Director of the Molecular Virology Laboratory at Johns Hopkins Hospital, Dr. Heba Mostafa recognized the value of real-time genomic surveillance data on day one. “With the significant support of the BAA funding from the CDC, we were able to establish a unique pipeline of, not only real-time SARS-CoV-2 genomic surveillance, but also real-time clinical analysis, viral isolations, and cell culture-based variants’ characterizations.” Mostafa said, “We expanded our research team, accelerated our research, and were able to answer many questions, in real-time, with every wave of evolution of a SARS-CoV-2 variant of concern; from Alpha, to Delta, to Omicron.”
The national surveillance program for SARS-CoV-2 is unprecedented in terms of scale. From the logistics of moving hundreds of thousands of samples across the nation to assembling the data being generated in hundreds of laboratories, there have been challenges to solve. To address some of the short-term and long-term challenges, CDC’s Advanced Molecular Detection program is developing a network of centers of excellence (CoEs) dedicated to pathogen genomics that will improve the connections between academia and public health and support future genomic surveillance at the national and community levels.

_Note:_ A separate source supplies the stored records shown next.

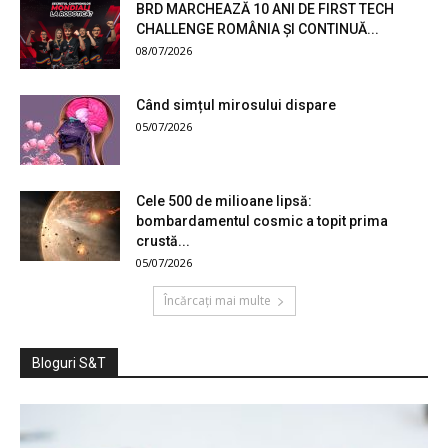
BRD MARCHEAZĂ 10 ANI DE FIRST TECH
CHALLENGE ROMÂNIA ȘI CONTINUĂ...
08/07/2026
Când simțul mirosului dispare
05/07/2026
Cele 500 de milioane lipsă:
bombardamentul cosmic a topit prima
crustă...
05/07/2026
Încărcați mai multe
Bloguri S&T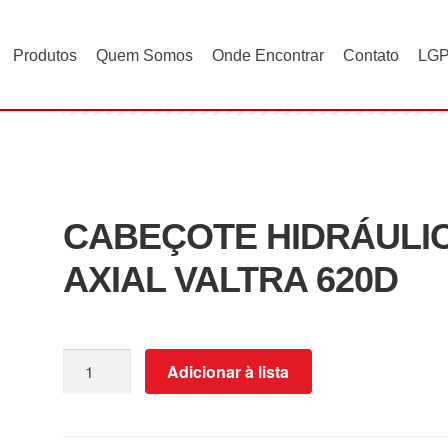
Produtos
Quem Somos
Onde Encontrar
Contato
LG
IDRÁULICO AXIAL VALTRA 620D
CABEÇOTE HIDRÁULI
AXIAL VALTRA 620D
Adicionar à lista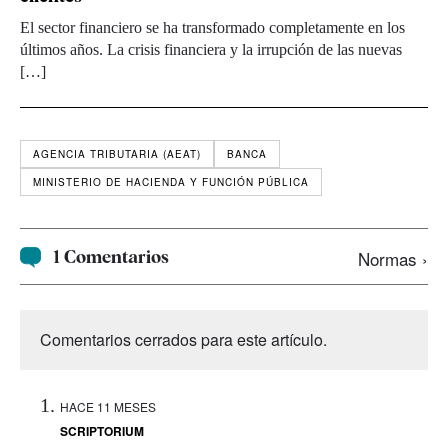
El sector financiero se ha transformado completamente en los
últimos años. La crisis financiera y la irrupción de las nuevas
[…]
AGENCIA TRIBUTARIA (AEAT)
BANCA
MINISTERIO DE HACIENDA Y FUNCIÓN PÚBLICA
1 Comentarios
Normas ›
Comentarios cerrados para este artículo.
HACE 11 MESES
SCRIPTORIUM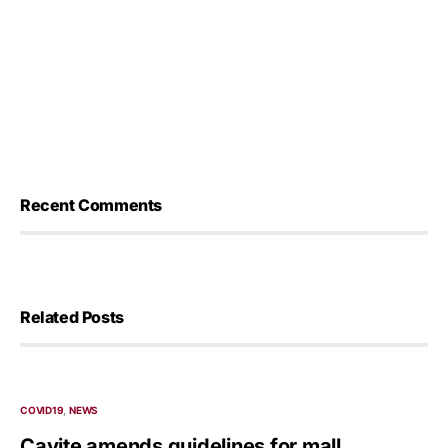
Recent Comments
Related Posts
COVID19
NEWS
Cavite amends guidelines for mall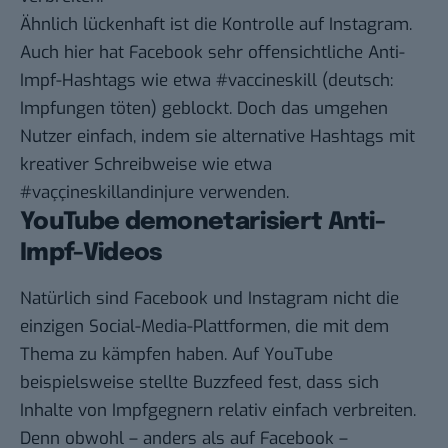
Ähnlich lückenhaft ist die Kontrolle auf Instagram.
Auch hier hat Facebook sehr offensichtliche Anti-
Impf-Hashtags wie etwa #vaccineskill (deutsch:
Impfungen töten) geblockt. Doch das umgehen
Nutzer einfach, indem sie alternative Hashtags mit
kreativer Schreibweise wie etwa
#vaççineskillandinjure verwenden.
YouTube demonetarisiert Anti-
Impf-Videos
Natürlich sind Facebook und Instagram nicht die
einzigen Social-Media-Plattformen, die mit dem
Thema zu kämpfen haben. Auf YouTube
beispielsweise stellte
Buzzfeed
fest, dass sich
Inhalte von Impfgegnern relativ einfach verbreiten.
Denn obwohl – anders als auf Facebook –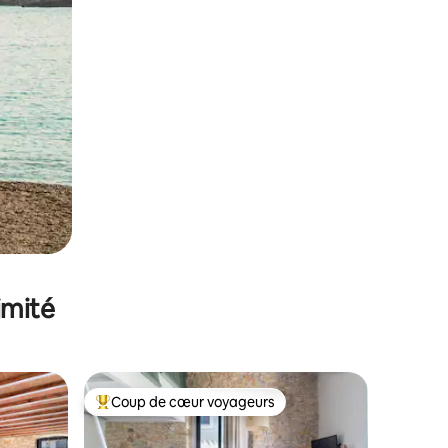
imité
Coup de cœur voyageurs
lus appréciés
Coups de cœur voyageurs les plus appréciés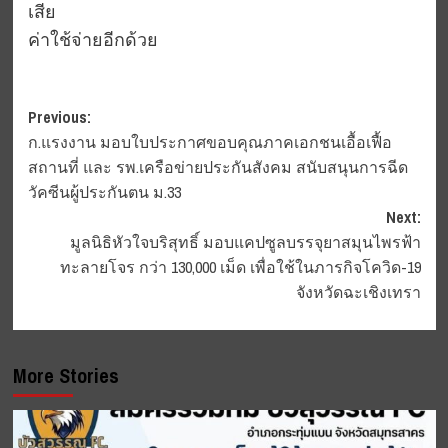
เสีย
ค่าใช้จ่ายอีกด้วย
Post
Previous:
ก.แรงงาน มอบใบประกาศขอบคุณภาคเอกชนเอื้อเฟื้อ
navigation
สถานที่ และ รพ.เครือข่ายประกันสังคม สนับสนุนการฉีด
วัคซีนผู้ประกันตน ม.33
Next:
มูลนิธิหัวใจบริสุทธิ์ มอบแคปซูลบรรจุยาสมุนไพรฟ้า
ทะลายโจร กว่า 130,000 เม็ด เพื่อใช้ในภารกิจโควิด-19
จังหวัดฉะเชิงเทรา
More Stories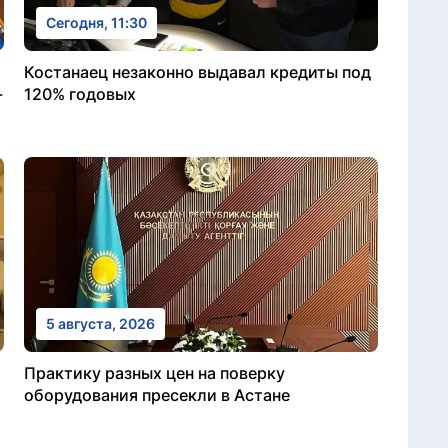
Сегодня, 11:30
Костанаец незаконно выдавал кредиты под
-
120% годовых
5 августа, 2026
Практику разных цен на поверку
оборудования пресекли в Астане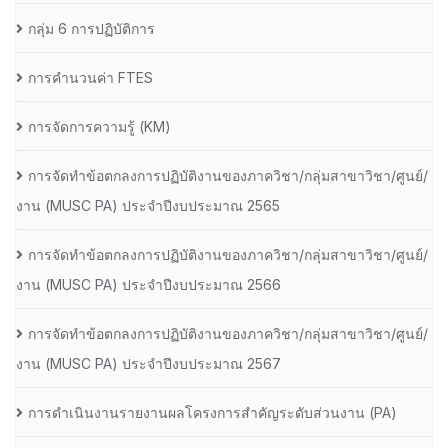
กลุ่ม 6 การปฏิบัติการ
การคำนวนค่า FTES
การจัดการความรู้ (KM)
การจัดทำข้อตกลงการปฏิบัติงานของภาควิชา/กลุ่มสาขาวิชา/ศูนย์/
งาน (MUSC PA) ประจำปีงบประมาณ 2565
การจัดทำข้อตกลงการปฏิบัติงานของภาควิชา/กลุ่มสาขาวิชา/ศูนย์/
งาน (MUSC PA) ประจำปีงบประมาณ 2566
การจัดทำข้อตกลงการปฏิบัติงานของภาควิชา/กลุ่มสาขาวิชา/ศูนย์/
งาน (MUSC PA) ประจำปีงบประมาณ 2567
การดำเนินงานรายงานผลโครงการสำคัญระดับส่วนงาน (PA)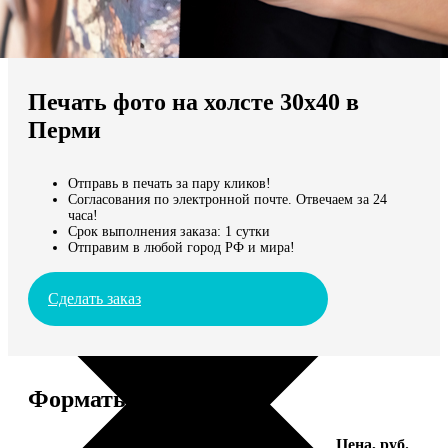
Не нашли Ваш город?
Мы доставляем по всему миру
Печать фото на холсте 30х40 в
Продолжить без города
Перми
Отправь в печать за пару кликов!
Согласования по электронной почте. Отвечаем за 24
часа!
Срок выполнения заказа: 1 сутки
Отправим в любой город РФ и мира!
Сделать заказ
Форматы и цены
Услуга
Цена, руб.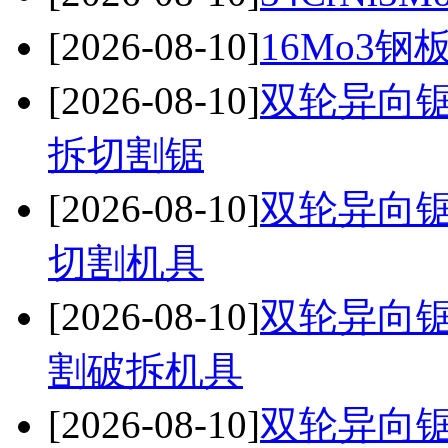
[2026-08-10]
16Mo3钢
[2026-08-10]
双轮异向锯
拆切割锯
[2026-08-10]
双轮异向锯
切割机具
[2026-08-10]
双轮异向锯
割破拆机具
[2026-08-10]
双轮异向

“The COVID-19 pandemic has certainly had a devastating impact on the health of Americans. Unfortunately, due to significant racial health disparities in Mississippi, it has experienced one of the highest numbers of COVID-19 deaths per capita in the US,” said Dr. Michael R. Garrett, Professor of Pharmacology and Toxicology with the University of Mississippi Medical Center (UMMC). “Our recent work with the CDC has provided an immediate impact by allowing us to increase sequencing capacity to include geographically diverse regions, which at the peak of Omicron included 73/82 counties throughout Mississippi. Through support from the CDC and the Mississippi State Department of Health (MSDH), the UMMC’s Molecular and Genomics Core Facility has played a major role in the state’s SARS-CoV-2 variant surveillance.”
Because it is the nature of viruses to change, new variants of SARS-CoV-2 are expected. There is a continuous and critical need to understand, track, and analyze the virus in real time and use the collected data to create effective public health strategies. Due to the partnerships formed in this response, the national surveillance program can better identify future challenges and respond to changing needs.